- _Your objective_
The entire listing, reproduced exactly and stripped of images, is the expected output.

--- Given data Enclosed Below ---

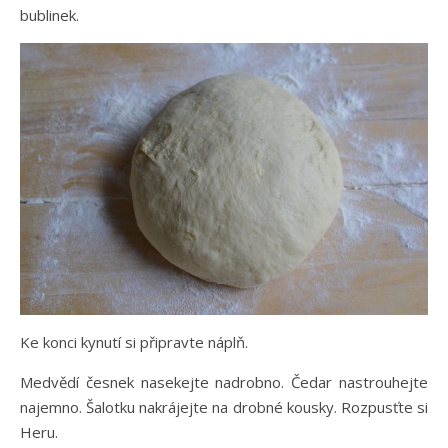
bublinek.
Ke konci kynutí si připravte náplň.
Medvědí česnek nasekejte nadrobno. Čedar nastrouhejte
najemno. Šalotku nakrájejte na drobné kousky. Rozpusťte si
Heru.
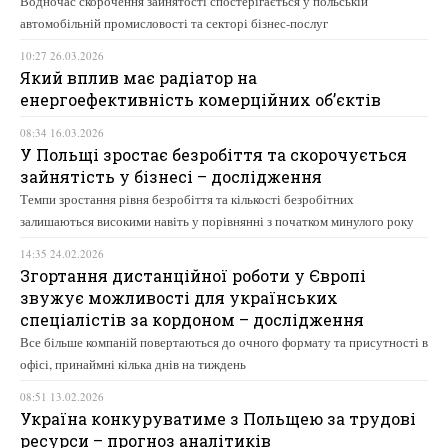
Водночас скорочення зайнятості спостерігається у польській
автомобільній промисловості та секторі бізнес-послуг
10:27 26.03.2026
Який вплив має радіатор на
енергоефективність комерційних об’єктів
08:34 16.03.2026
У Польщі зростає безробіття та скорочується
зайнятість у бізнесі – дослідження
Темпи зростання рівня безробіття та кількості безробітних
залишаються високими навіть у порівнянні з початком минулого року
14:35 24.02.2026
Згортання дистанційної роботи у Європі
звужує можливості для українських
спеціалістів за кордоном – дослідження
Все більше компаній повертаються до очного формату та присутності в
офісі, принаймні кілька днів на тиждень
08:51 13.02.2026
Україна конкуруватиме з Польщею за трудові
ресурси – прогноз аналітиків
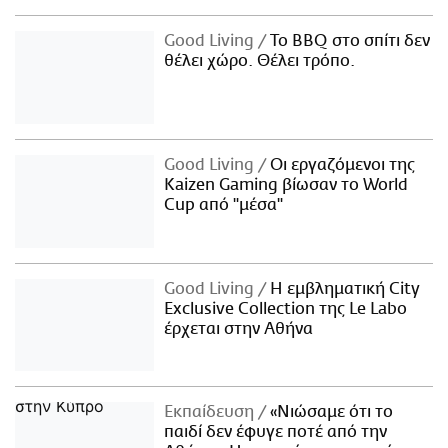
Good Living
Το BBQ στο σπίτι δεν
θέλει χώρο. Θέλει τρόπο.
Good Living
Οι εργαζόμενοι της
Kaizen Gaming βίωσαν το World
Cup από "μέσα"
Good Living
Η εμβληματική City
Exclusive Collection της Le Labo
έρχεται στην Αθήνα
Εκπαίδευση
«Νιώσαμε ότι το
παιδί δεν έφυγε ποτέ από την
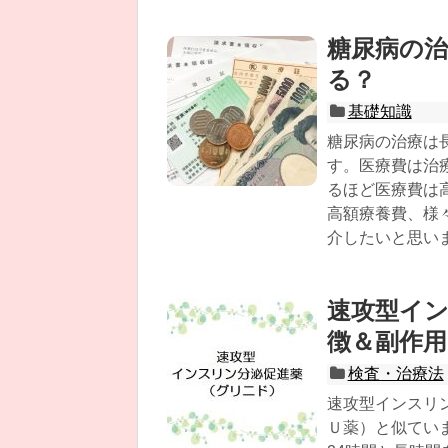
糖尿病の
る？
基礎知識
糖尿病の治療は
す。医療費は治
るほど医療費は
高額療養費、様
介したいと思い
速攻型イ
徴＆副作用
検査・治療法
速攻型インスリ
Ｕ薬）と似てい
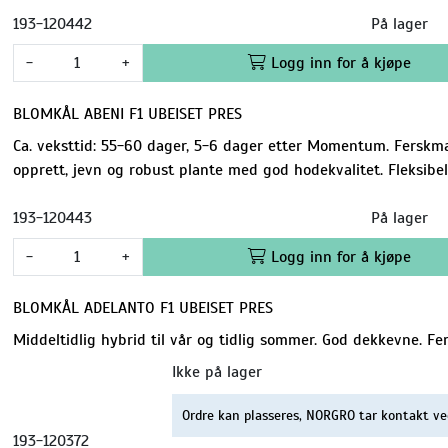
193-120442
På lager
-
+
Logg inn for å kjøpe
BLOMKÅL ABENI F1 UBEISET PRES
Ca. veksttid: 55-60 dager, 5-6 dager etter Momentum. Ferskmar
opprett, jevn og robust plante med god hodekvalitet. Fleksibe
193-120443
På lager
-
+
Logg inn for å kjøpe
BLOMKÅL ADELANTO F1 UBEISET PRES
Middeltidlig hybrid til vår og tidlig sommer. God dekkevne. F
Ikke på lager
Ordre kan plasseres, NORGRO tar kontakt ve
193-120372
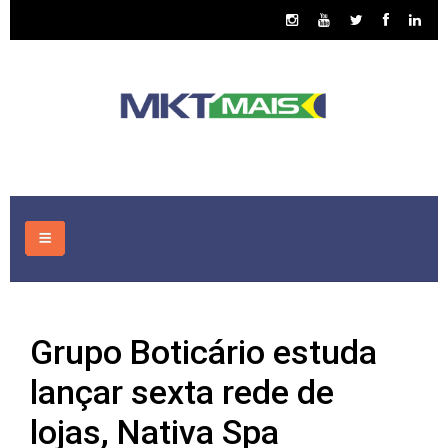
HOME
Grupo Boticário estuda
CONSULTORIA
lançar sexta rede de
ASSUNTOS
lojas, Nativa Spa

--- End of Enclosed Given data ---

- _Task result_
bublinek.
Ke konci kynutí si připravte náplň.
Medvědí česnek nasekejte nadrobno. Čedar nastrouhejte
najemno. Šalotku nakrájejte na drobné kousky. Rozpusťte si
Heru.
Водночас скорочення зайнятості спостерігається у польській
автомобільній промисловості та секторі бізнес-послуг
10:27 26.03.2026
Який вплив має радіатор на
енергоефективність комерційних об’єктів
08:34 16.03.2026
У Польщі зростає безробіття та скорочується
зайнятість у бізнесі – дослідження
Темпи зростання рівня безробіття та кількості безробітних
залишаються високими навіть у порівнянні з початком минулого року
14:35 24.02.2026
Згортання дистанційної роботи у Європі
звужує можливості для українських
спеціалістів за кордоном – дослідження
Все більше компаній повертаються до очного формату та присутності в
офісі, принаймні кілька днів на тиждень
08:51 13.02.2026
Україна конкуруватиме з Польщею за трудові
ресурси – прогноз аналітиків
Good Living
Το BBQ στο σπίτι δεν
θέλει χώρο. Θέλει τρόπο.
Good Living
Οι εργαζόμενοι της
Kaizen Gaming βίωσαν το World
Cup από "μέσα"
Good Living
Η εμβληματική City
Exclusive Collection της Le Labo
έρχεται στην Αθήνα
Εκπαίδευση
«Νιώσαμε ότι το
παιδί δεν έφυγε ποτέ από την
糖尿病の
る？
基礎知識
糖尿病の治療は
す。医療費は治
るほど医療費は
高額療養費、様
介したいと思い
速攻型イ
徴＆副作用
検査・治療法
速攻型インスリ
Ｕ薬）と似てい
193-120442
På lager
-
+
Logg inn for å kjøpe
BLOMKÅL ABENI F1 UBEISET PRES
Ca. veksttid: 55-60 dager, 5-6 dager etter Momentum. Ferskmar
opprett, jevn og robust plante med god hodekvalitet. Fleksibe
193-120443
På lager
-
+
Logg inn for å kjøpe
BLOMKÅL ADELANTO F1 UBEISET PRES
Middeltidlig hybrid til vår og tidlig sommer. God dekkevne. F
Ikke på lager
Ordre kan plasseres, NORGRO tar kontakt ve
193-120372
HOME
Grupo Boticário estuda
CONSULTORIA
lançar sexta rede de
ASSUNTOS
lojas, Nativa Spa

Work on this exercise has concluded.